December 8th 2011 – the last day of the roaring forties

December 9th, 2011
It’s the last day of my roaring forties. I guess they did roar and will finish loudly.  Today I am traveling 1st class on the train from Lincoln heading to London.  A busy day of industrialism followed by the Trefor.net Xmas tweetup at the St Pancras Renaissance hotel.Before I set off I tapped the barrel of Timothy Taylor’s Landlord bitter (my favourite) ready for the party on Saturday.
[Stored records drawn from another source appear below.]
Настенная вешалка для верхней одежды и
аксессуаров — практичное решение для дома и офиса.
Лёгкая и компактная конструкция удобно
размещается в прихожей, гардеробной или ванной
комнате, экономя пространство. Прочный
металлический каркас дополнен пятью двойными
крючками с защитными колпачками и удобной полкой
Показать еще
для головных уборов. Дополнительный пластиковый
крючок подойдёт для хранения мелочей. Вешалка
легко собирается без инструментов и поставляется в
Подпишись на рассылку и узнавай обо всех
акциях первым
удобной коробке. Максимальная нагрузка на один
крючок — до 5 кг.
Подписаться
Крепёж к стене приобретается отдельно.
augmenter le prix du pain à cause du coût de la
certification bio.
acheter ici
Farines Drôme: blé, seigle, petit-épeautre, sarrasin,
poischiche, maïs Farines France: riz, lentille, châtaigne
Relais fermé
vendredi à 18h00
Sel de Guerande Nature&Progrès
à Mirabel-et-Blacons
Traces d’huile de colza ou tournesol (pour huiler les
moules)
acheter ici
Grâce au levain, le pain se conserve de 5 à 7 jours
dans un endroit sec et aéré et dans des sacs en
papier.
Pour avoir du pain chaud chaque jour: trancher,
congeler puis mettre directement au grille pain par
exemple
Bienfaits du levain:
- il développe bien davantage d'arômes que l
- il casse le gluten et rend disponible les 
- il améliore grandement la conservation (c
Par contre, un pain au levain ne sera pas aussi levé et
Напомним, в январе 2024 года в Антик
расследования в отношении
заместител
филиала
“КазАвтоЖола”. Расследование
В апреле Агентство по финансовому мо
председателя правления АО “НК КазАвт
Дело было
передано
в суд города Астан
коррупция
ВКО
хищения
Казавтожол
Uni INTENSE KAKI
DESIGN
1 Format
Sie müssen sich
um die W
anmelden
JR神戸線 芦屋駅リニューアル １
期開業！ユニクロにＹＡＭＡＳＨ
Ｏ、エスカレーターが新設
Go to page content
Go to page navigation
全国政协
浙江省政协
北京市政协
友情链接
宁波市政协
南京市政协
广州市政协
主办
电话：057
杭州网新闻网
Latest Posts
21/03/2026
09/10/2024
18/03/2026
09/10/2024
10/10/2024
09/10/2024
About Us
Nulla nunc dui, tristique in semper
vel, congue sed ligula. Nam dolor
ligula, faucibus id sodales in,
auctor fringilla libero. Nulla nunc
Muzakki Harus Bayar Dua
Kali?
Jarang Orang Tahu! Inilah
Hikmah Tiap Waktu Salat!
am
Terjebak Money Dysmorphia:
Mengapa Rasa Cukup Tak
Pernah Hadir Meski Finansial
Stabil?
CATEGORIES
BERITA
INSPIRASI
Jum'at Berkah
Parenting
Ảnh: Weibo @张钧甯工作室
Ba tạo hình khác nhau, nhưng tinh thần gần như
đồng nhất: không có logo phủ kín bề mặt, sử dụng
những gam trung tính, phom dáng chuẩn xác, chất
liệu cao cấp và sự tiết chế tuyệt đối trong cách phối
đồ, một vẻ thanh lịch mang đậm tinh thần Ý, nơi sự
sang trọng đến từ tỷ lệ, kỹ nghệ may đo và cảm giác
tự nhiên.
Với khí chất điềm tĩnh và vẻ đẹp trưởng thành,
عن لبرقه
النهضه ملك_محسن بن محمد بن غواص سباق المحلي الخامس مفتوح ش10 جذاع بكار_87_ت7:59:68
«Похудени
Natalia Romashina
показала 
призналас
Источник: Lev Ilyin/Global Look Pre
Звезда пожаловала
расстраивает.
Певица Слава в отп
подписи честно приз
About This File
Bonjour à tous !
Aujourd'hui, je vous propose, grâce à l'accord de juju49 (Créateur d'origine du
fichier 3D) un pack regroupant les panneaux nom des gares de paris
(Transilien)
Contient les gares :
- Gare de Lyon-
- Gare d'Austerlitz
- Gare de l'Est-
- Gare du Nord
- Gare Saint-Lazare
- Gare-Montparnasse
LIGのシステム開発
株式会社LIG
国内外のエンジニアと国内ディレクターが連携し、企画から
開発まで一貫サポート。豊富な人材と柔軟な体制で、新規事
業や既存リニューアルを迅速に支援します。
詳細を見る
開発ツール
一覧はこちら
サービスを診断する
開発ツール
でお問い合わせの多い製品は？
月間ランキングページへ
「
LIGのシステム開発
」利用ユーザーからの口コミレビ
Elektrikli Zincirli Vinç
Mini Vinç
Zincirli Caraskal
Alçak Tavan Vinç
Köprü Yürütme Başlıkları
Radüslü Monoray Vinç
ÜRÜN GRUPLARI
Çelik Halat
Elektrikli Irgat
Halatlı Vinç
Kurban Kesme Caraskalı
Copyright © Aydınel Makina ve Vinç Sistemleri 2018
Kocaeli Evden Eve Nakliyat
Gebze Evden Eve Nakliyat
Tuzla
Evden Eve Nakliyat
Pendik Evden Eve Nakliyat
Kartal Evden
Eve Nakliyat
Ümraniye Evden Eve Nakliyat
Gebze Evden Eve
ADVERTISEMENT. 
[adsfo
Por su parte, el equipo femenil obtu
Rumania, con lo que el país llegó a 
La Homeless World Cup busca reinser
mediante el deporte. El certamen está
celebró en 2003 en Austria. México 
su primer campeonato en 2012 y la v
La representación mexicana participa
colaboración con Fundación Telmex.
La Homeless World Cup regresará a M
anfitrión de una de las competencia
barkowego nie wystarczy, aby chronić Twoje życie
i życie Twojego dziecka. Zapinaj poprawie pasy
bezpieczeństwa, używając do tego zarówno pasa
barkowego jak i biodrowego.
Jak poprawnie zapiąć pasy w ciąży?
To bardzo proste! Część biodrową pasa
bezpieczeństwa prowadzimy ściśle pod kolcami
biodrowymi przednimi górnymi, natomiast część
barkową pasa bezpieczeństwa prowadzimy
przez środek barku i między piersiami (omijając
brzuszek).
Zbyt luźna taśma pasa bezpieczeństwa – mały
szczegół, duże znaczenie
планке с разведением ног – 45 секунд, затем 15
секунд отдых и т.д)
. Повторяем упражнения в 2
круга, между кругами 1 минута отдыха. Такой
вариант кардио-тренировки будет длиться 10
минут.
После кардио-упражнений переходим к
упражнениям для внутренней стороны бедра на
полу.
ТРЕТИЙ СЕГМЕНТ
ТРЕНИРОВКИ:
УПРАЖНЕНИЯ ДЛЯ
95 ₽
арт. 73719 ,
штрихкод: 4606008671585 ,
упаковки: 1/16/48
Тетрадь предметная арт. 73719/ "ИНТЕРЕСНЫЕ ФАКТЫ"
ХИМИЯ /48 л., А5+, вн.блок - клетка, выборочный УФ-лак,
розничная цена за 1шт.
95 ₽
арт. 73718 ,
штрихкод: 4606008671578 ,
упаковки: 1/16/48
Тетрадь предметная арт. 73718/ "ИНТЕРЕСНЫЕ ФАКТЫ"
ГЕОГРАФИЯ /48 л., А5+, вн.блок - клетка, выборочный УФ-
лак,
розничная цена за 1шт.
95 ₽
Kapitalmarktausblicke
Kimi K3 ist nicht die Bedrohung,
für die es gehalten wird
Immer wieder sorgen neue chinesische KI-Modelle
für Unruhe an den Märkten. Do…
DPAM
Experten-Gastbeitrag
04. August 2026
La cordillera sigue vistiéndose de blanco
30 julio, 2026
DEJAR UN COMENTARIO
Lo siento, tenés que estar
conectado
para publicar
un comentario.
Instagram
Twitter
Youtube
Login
Just a few friends round out house for a jazz session and to play some old disco favourites:) Tomorrow will be a civilised day spent relaxing, perhaps getting a haircut and then in the evening going out to see Erv in a piano recital.I’ve been looking forward to my 50th. When I got to 40 I wondered what all the fuss was about. 50 seems to be a much more significant milestone. Why is this?

At this point life seems to be a contradiction. 50 I imagine is an age of respectability.  A time where a person would historically look back, bask in the fruits of success and begin the slow and inevitable glide into old age.

That’s the bit I don’t understand. From where I stand 50 looks like a launch pad.  A place from which to increase the pace of life and go on to greater things. There is plenty yet to achieve. Life should continually overshadow the past.

The  respectability thing is a difficult one to grasp. How can someone as clearly irresponsible as me hope to live up to an image that goes with 50? It isn’t that I don’t recognise the responsible part of the outer me. I hear me speak. I see people Looking at me and listening. There is plenty of evidence of the responsible me.

Inside though I am still the 19 year old occupying the ladies cubicle at the New Strand Inn in Douglas making the girls queue up, with their handbags. I am still the kid who skived off General Studies classes at school to go and play pool and who woke up our form teacher who was taking a nap at lunchtime by playing pitch and toss against his door.

There is evidence of change since that time. The house, 4 kids, the widening girth! The fact that I can no longer run the 10k in under an hour!! Just a temporary aberration I’m sure.So some good, some not so good but life is all about change and it just needs embracing.

Aspirations for winter

December 4th, 2011

This winter I will trim the hedge. I will prune the fruit trees. I might work on the lawn, left over the years to the childhood ravages of wrestling, football, cricket  and rugby, of golf divots and tunnels to Australia.   I will chop the wood, lain drying by the back fence for longer than a season. I will fix the gutter by the door to the garden.

This winter I will go for walks that make my cheeks glow, returning to steamed up spectacles, defrosting in front of the fire. I will consume vast amounts of crumpets dripping with butter and polish off bottles of wine in the kitchen whilst preparing the Sunday roast.